NiPCTS	DPV	0.5–10	1.78	0.29	[35]
CoPCTS	DPV	0.5–10	1.57	0.43	[35]
MIL/CPE	SWV	2.0–53	0.42	0.87	[36]
RGO-Ag/PLL/GCE	DPV	1.0–80	0.15	0.54	[15]
CGE/graphene	DPV	0.05–1	0.010	0.05	[37]
EG	SWV	1.56–50	6.06	0.76	[38]
MWCNTs/GCE	DPV	2–30	0.51	0.5	[39]
SPEindividual	DPV	2–50	0.046 ± 0.002	3.41	This Work
SPEsimultaneous	DPV	2–50	0.055 ± 0.001	0.95	This Work

Note: MWCNTs: multi-walled carbon nanotubes; CGE: glassy carbon; SPE: Screen-printed electrodes; EG: Exfoliated graphite; NiPCTS: Pencil graphite electrodes modified with metallophthalocyanine sulfonates of nickel; CoPCTS: Pencil graphite electrodes modified with metallophthalocyanine sulfonates of cobalt; CPE: carbon paste; MIL: Magnetic ionic liquid; SWV: Square wave voltammetry; RGO-Ag/PLL: Reduced graphene oxide-silver/poly-L-lysine nanocomposites.

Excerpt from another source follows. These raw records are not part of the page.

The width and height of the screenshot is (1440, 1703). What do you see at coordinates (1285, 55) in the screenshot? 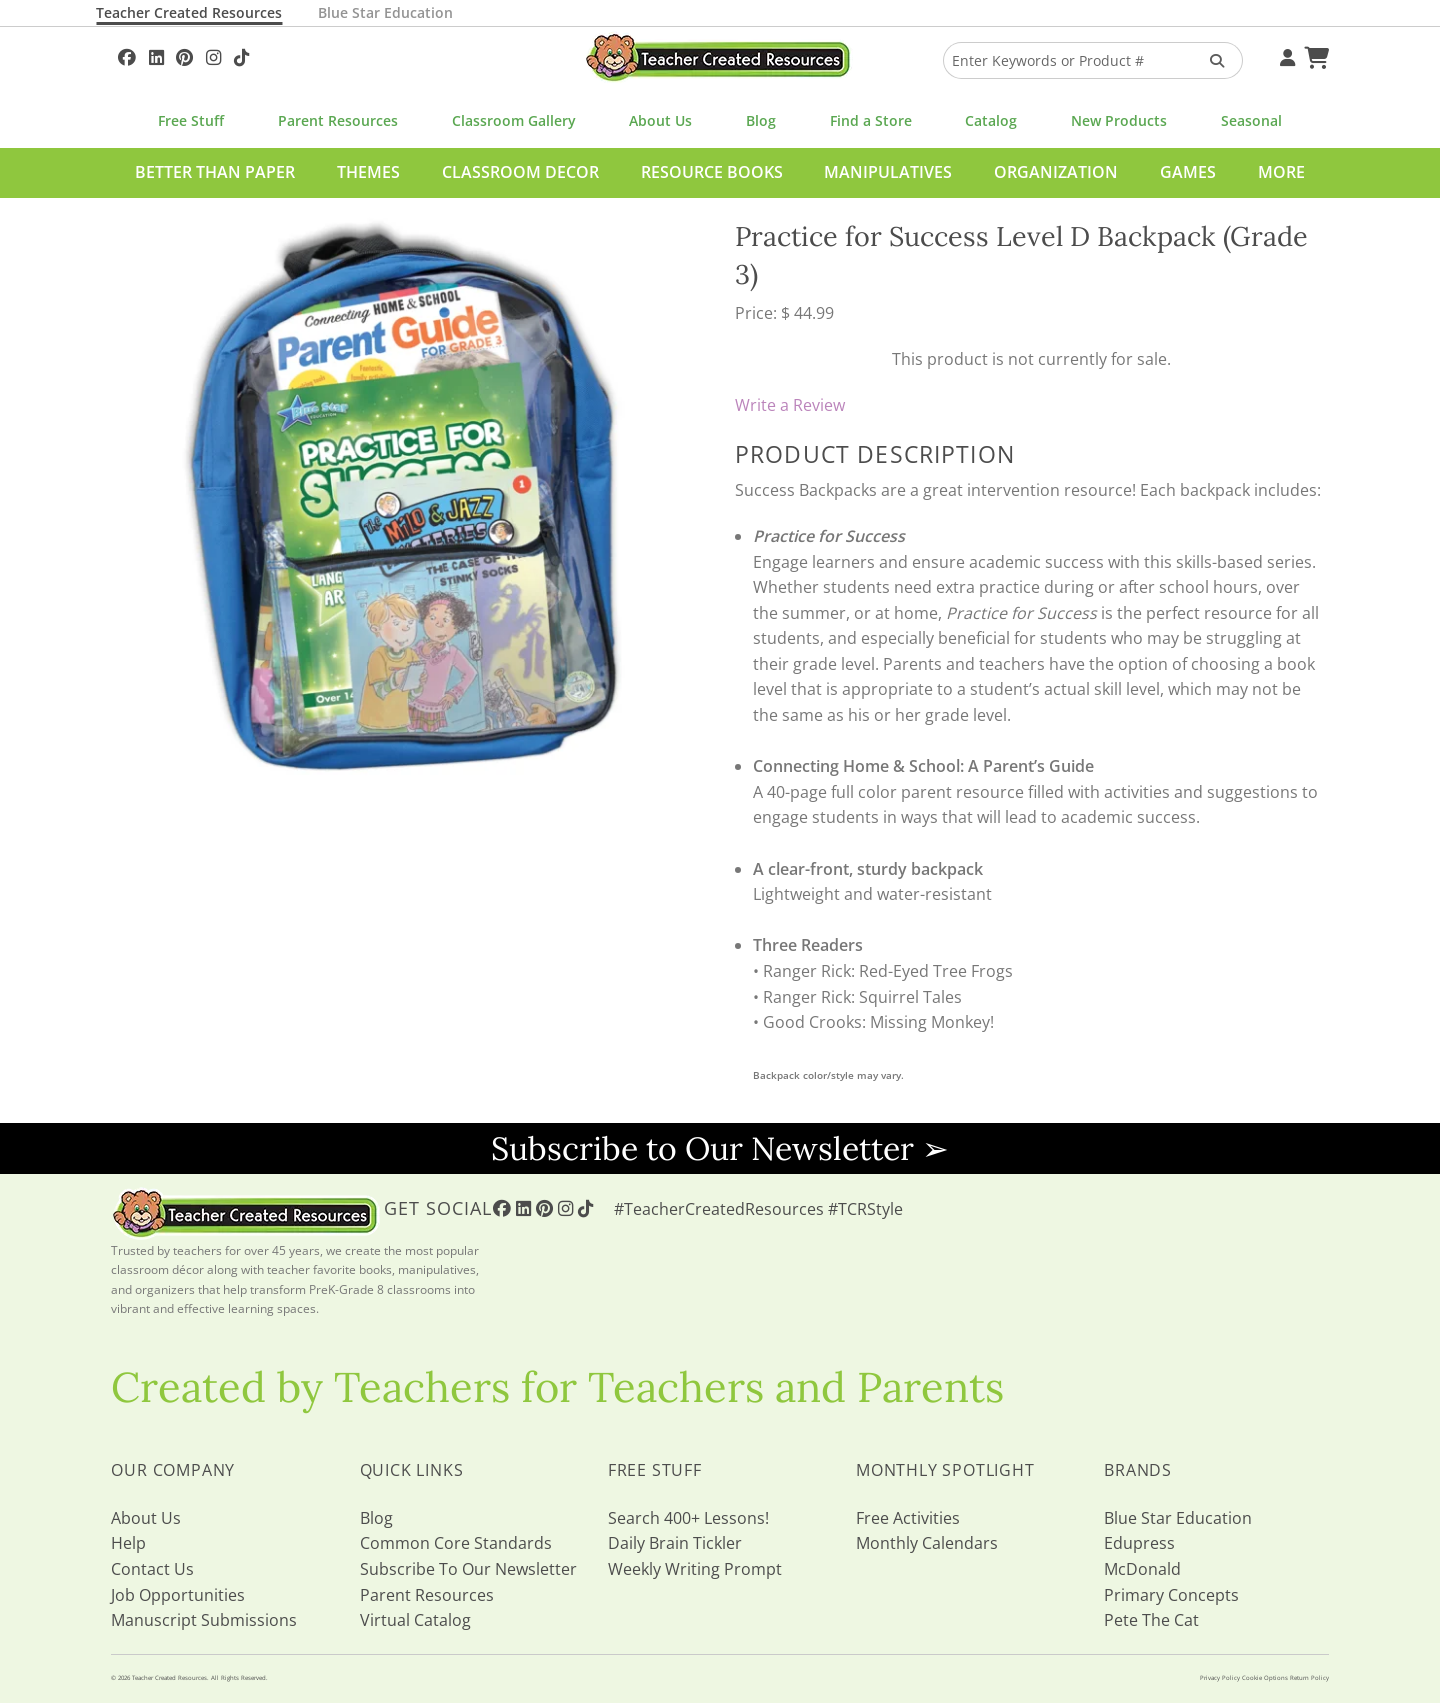 I see `[Your Account]` at bounding box center [1285, 55].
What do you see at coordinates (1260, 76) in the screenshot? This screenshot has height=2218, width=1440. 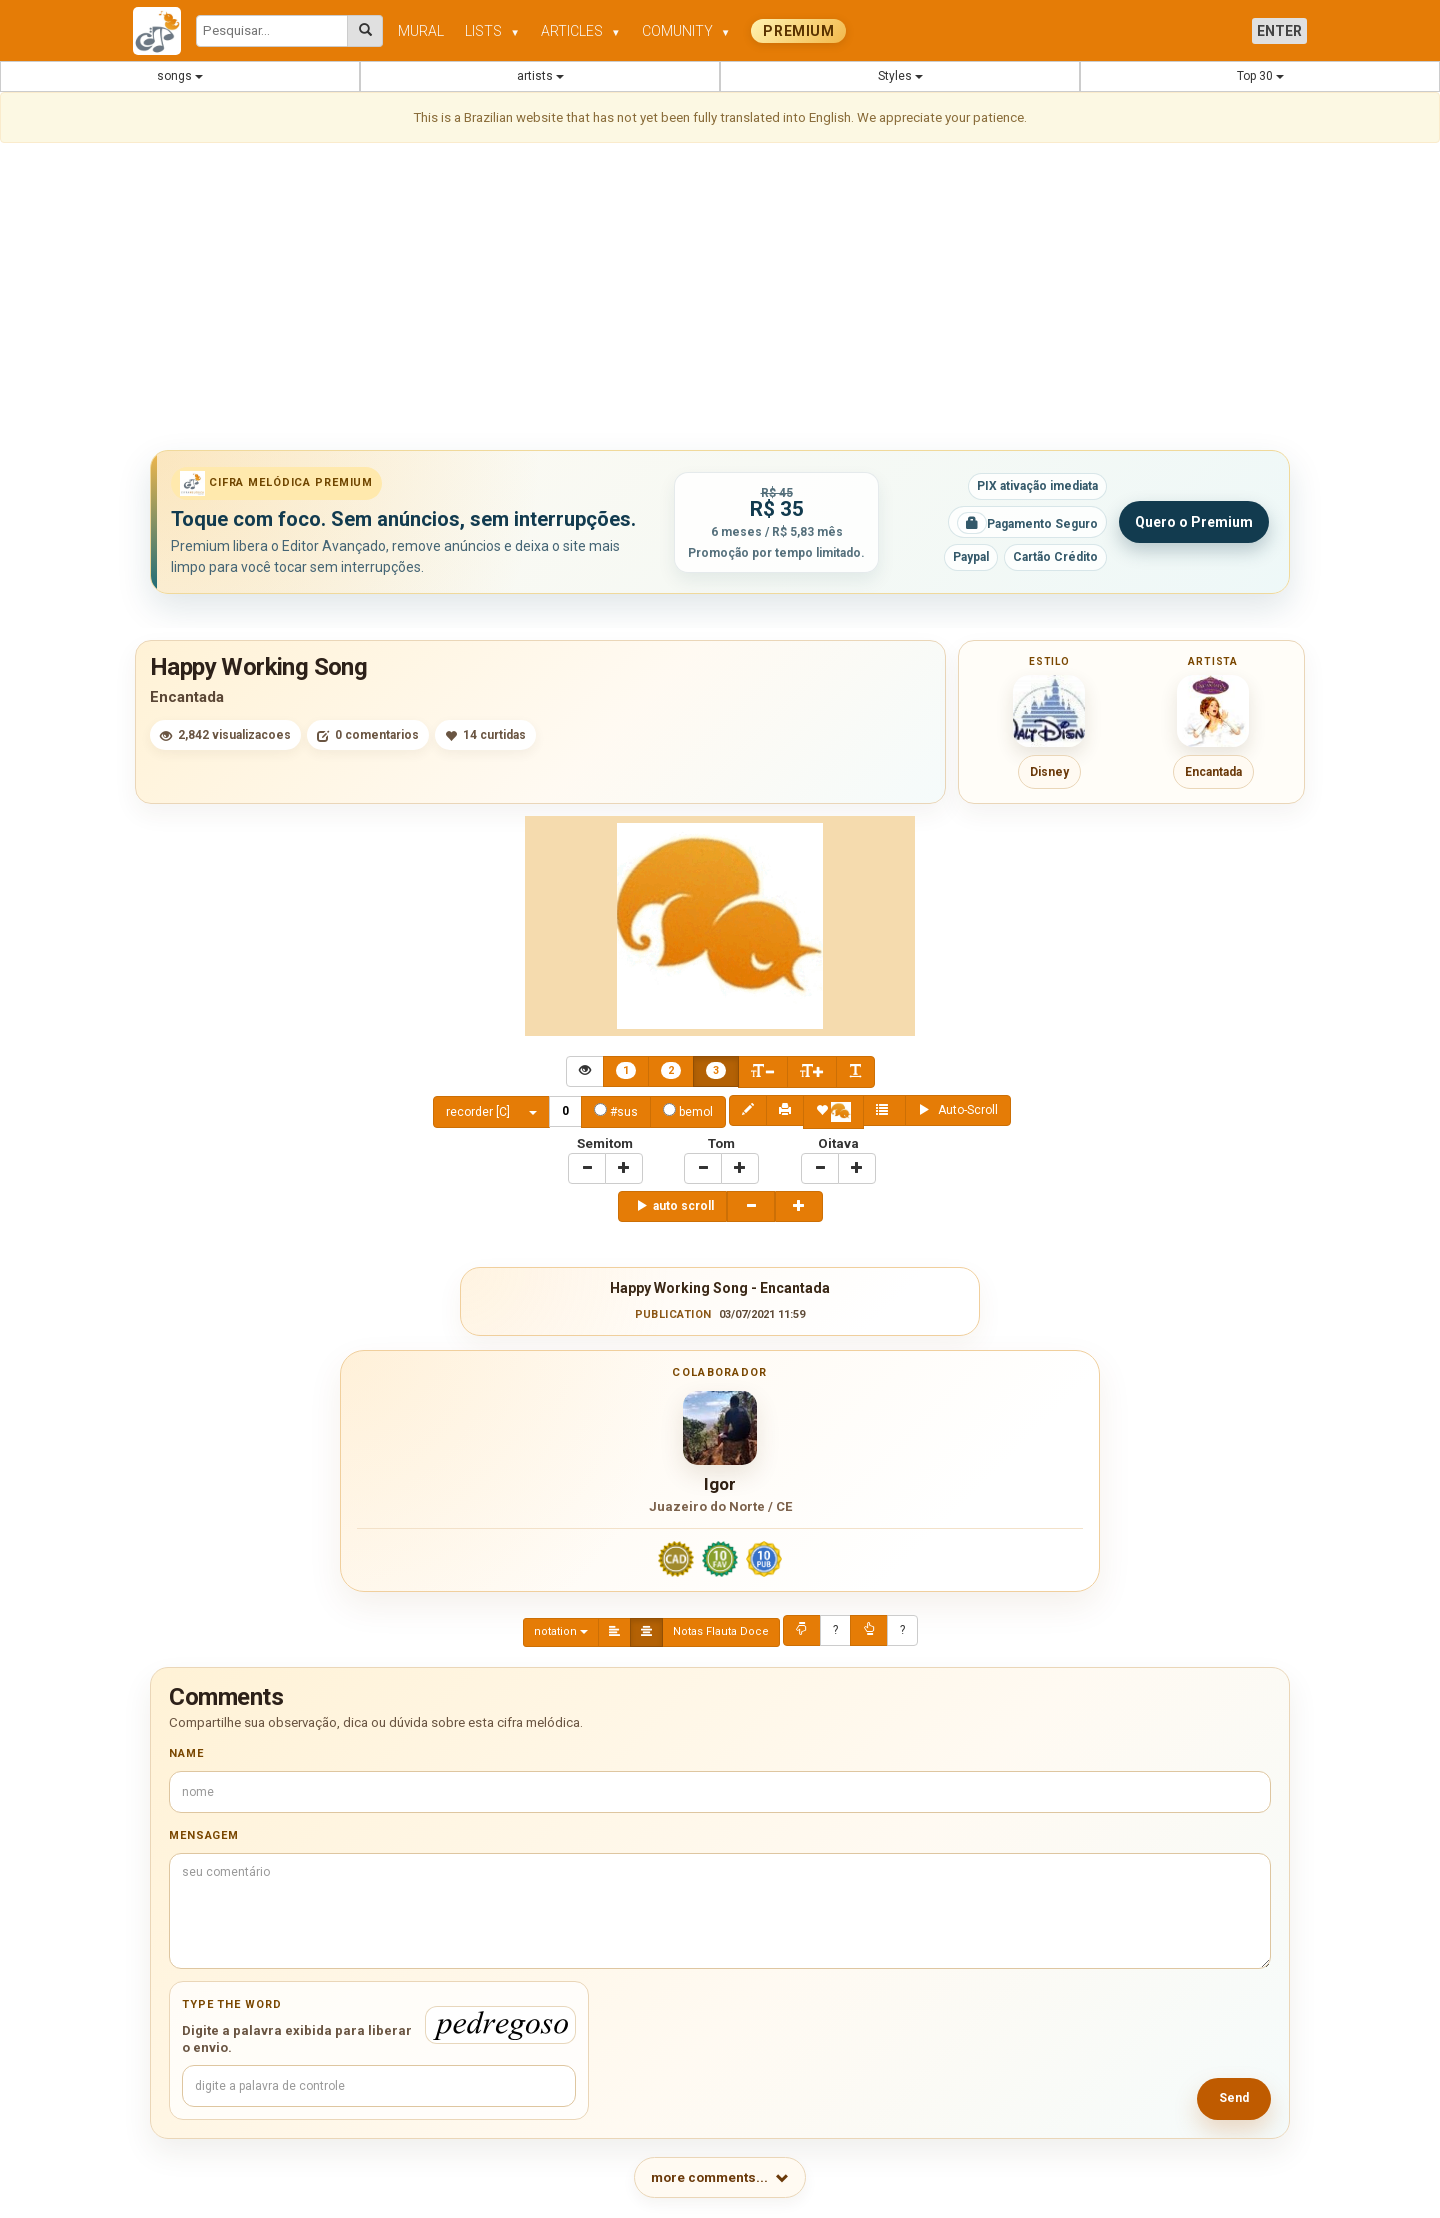 I see `Top 30` at bounding box center [1260, 76].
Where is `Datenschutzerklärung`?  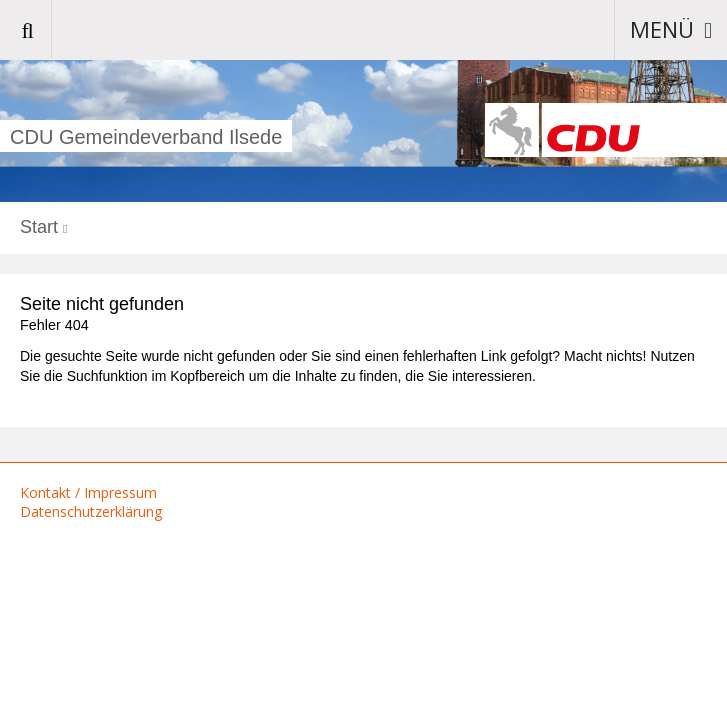 Datenschutzerklärung is located at coordinates (91, 511).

lists the analytical performance of carbon-based sensing layers in terms of technique, linear range, sensitivity (µA L µmol⁻¹), and detection limits (µmol L⁻¹) for BPA detection. The flexible SPE sensor exhibits sensitivity and detection limit which are competitive with those in the works mentioned. Unlike the SPE sensor, most of them were made with a blend of materials on the carbon surface. Moreover, film architectures require long procedures that consume larger amounts of chemicals and produce waste. Thus, the flexible SPE sensor is advantageous for sensitivity and selectivity, with the potential to be low cost and used in portable systems.

4. Conclusions

We have developed a simple and inexpensive electrochemical sensor for detecting hydroquinone, catechol, and BPA in water samples using disposable flexible screen-printed electrodes. Devices were made on PET flexible substrates using screen-printing technology. Carbon surface features, combined with electroanalytical performance, pointed to increased conductivity and sensitivity, induced by electrode pretreatment in a 0.5 mol L⁻¹ H₂SO₄ solution. The flexible SPE sensor exhibited detection limit and sensitivity similar to other works in the literature (0.055 µA L µmol⁻¹ and 0.95 µmol L⁻¹). SPE was able to distinguish interferences such as paracetamol and epinephrine in real samples. The advantages of this sensing platform are related to selectivity, sensitivity, and simplicity, with the potential to be used in portable systems.